Осмелевшие кардинцы собираются теперь на Карнавал каждый год. И этот Карнавал с каждым разом всё веселее… Яркое шествие! Многие одеваются на него не зверями, а вампирами. И в их развевающихся плащах, нарочно изрезанных по краям, порой видится клочковатая тень крыльев истинных carere morte.
За последние десять лет «традиционный Бал Карды» проводился восемь раз. Мода, что поделать. К последнему организаторы осмелели настолько, что провели шуточную игру, разделив гостей бала на две команды: «Вампиры» против «Охотников».
Мне досталась бумажка: «Вампир».
Неужели навсегда они ушли? Я выхожу на улицы старого города в черную безлунную ночь и в яркий безоблачный полдень. Я озираюсь, ища привычные тени в небе и на земле, тени, похожие то на огромные крылья, то на щупальца ужасного морского зверя. Они всегда и всем мерещились в Карде, но вот уже два десятилетия, как их нет. Я заглядываю в самые тёмные переулки, я до боли в шее гляжу в небо — их нет. Бесцеремонно я ищу в глазах местных жителей знакомые тени страха и тайного знания… Но нет, ничего нет. Осталась только память — память древних камней, из которых сложены здания Короны, память изменчивой реки, сокрытая в многолетнем слое чёрного ила, память земли, изголодавшейся по крови, память ветра — верного друга Крылатых.

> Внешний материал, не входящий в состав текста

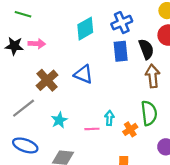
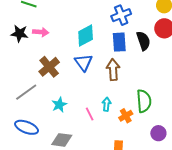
cyan diamond: (85, 29) -> (86, 35), moved
blue triangle: (83, 74) -> (84, 62), turned 30
brown arrow: (153, 76) -> (113, 70), moved
pink line: (92, 129) -> (90, 114), turned 64

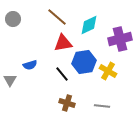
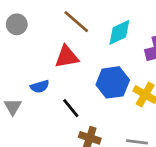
red triangle: (63, 43) -> (67, 57), moved
black line: (62, 74) -> (71, 108), moved

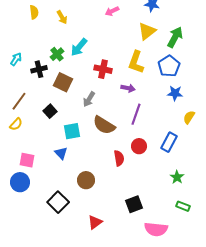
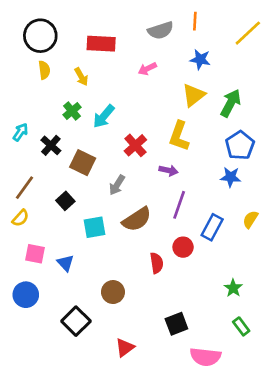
green cross: (57, 54) -> (72, 111), moved
blue pentagon: (169, 66) -> (240, 145), moved
black cross: (39, 69) -> (51, 145), turned -35
red cross: (103, 69) -> (135, 145), turned 36
yellow semicircle: (189, 117) -> (250, 219), moved
brown semicircle: (104, 125) -> (137, 219), turned -65
blue rectangle: (169, 142) -> (212, 227), moved
blue triangle: (61, 153) -> (65, 263), moved
pink square: (27, 160) -> (35, 254), moved
green rectangle: (183, 206) -> (241, 326), turned 32

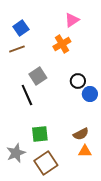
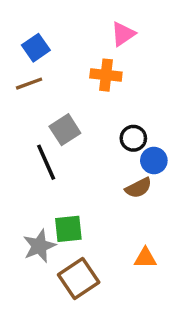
orange cross: (62, 44) -> (106, 75), turned 36
brown semicircle: (81, 134) -> (138, 188), moved
gray star: (16, 153) -> (39, 246), moved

Я забираюсь на перила моста, раскидываю руки. Знаю, что не взлечу, просто слушаю песню ветра. Может, он расскажет, что вчера носил на своей спине последнего бессмертного? Но ветер перебирает мне волосы слабыми пальцами и молчит.
Что это? Молодые люди, юноши и девушки, на площади Патенса ничуть не боясь, никого не стыдясь, громко спорят. Что они кричат? — «Вот бы вернуть carere morte»?! И начинается длинный ряд знакомых мне фамилий: Вако, Гесси, Реддо… и заключение: «Они погубили страну!»

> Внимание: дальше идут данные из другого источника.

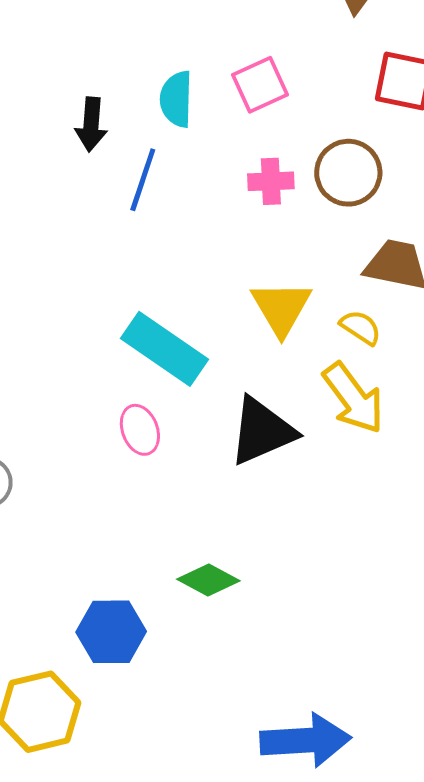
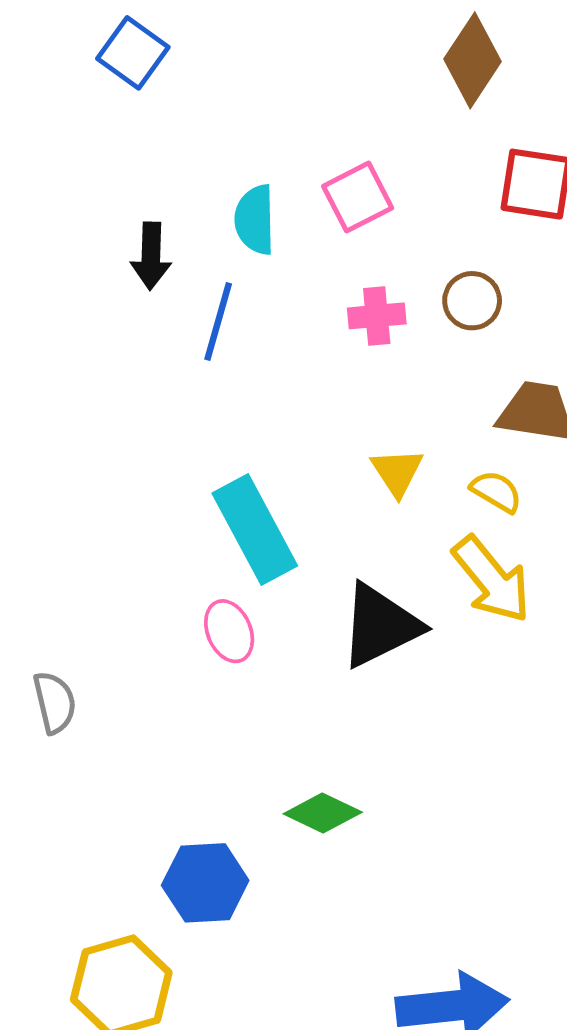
brown circle: (348, 173) -> (472, 301), size x0.7
yellow triangle: (281, 308) -> (397, 472), size x0.7
cyan rectangle: (164, 349) -> (255, 529), turned 30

Я мгновенно меняюсь. Лицо искажается дикой злобой. Я трясу в их сторону худым кулаком, я кричу… Что я кричу?
«Предатели! Охотники спасли вас! Хотите, чтобы Бездна вернулась, думаете, Она — спасение?! Ха-ха-ха!»
Ибо я тоскую по прошедшим временам, но вздрагиваю, если в глазах случайного прохожего вдруг вижу Её. Бездну… Ушли carere morte, но Она всегда пребудет в мире. И всегда будет выбирать кого-то из смертных голосом своим.

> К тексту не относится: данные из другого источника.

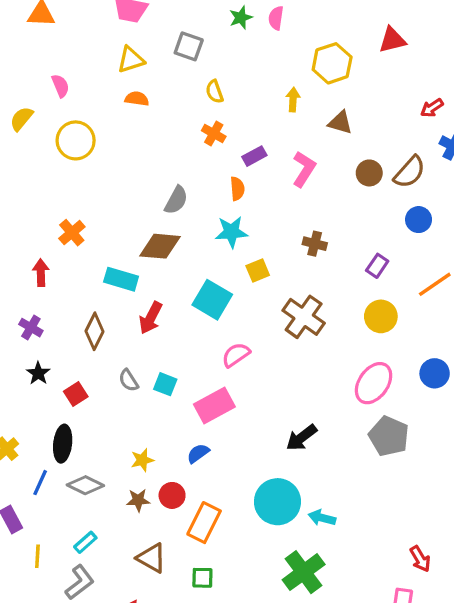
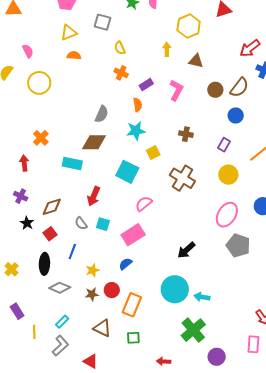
red arrow: (432, 108) -> (250, 48), size x1.5
blue circle: (419, 220) -> (236, 116), moved
red arrow: (151, 318) -> (94, 196), moved
brown diamond: (94, 331) -> (52, 207), moved, turned 50
blue line: (40, 483) -> (72, 252), moved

За моим окном над миром разливается свет нового утра, и я в который раз радуюсь и благодарю судьбу за то, что мне вновь дано видеть это чудо. Я благодарю… и закрываюсь от солнца шторой. Старая вампирская привычка. Пусть оно освещает и греет старинный город за моим окном, город, некогда звавшийся цитаделью вампиров… Мне же пока не нужно, чтобы его свет — истинный свет пролился на мою память. Я боюсь её. Я всё ещё боюсь своей вины, огромной, как подзабытый ночной мир carere morte.
Моя вина — она встаёт страшным призраком в каждом сне. Я всё ещё вижу её отражение в глазах друзей, врагов, случайных прохожих. Она всё ещё лежит огромным пауком около моего сердца, подобно исчезнувшему проклятию carere morte. Она все ещё сгибает мои плечи тяжким грузом. Я знаю, что не избавлюсь от неё до смерти. И даже после смерти…
Это странная вина — вина за то, чего не было. Вина за то, что умерли другие, за то, что судьба оставила меня жить. Такие, как я, выживают часто. Ведь моё имя наблюдатель, а не деятель. Там, за границей жизни, меня ждёт не свет и не тьма — лишь серость. Иногда мне кажется, этот серый туман уже окутывает всё вокруг, отделяя меня от нового яркого мира… Чем расцветить пустые будни?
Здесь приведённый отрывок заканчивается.